Sous la voûte, au moment où s’achevait l’altercation de Bébé et de sa maîtresse Mirette, ils n’étaient plus que quatre ou cinq.

Soudain, dans l’ombre, Ribonard, qui redoutait évidemment une explication trop précise sur ce que Mirette avait appelé « l’affaire de la gonzesse du Mans », avisa un homme robuste qui n’avait pas encore ouvert la bouche.

Il interrogea Mirette :

— Qui est celui-là ?

— Un aminche, répliqua évasivement la pierreuse, je le connais pas plus que ça, mais je suis sûre d’une chose : il fait partie des Ténébreux.

5 – JUVE SUR LE SENTIER DE LA GUERRE

Qui était-ce ?

Pour le savoir, il faut remonter à quarante-huit heures en arrière, c’est-à-dire à trois jours après les vols dont avaient été victimes, à Saint-Calais, Chambérieux et son client, le marquis de Tergall.

Ce jour-là vers dix heures du matin, sur la route qui conduit à Bouloire, un homme cheminait lentement, vêtu en ouvrier endimanché, avec à la main une grosse canne de bois non écorcé.

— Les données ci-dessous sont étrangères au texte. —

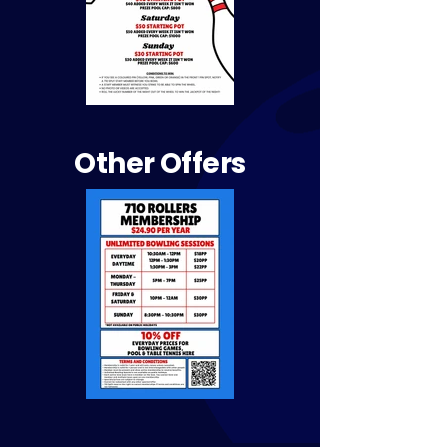
Other Offers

Il s’avançait d’une démarche solide et sûre d’homme habitué aux longs parcours à pied.

Son visage énergique et hâlé se barrait d’une épaisse moustache brune cependant que sur son menton s’étalait une barbe taillée en éventail et minutieusement soignée, barbe dont le soin contrastait d’ailleurs avec l’apparence modeste de l’homme qui la portait.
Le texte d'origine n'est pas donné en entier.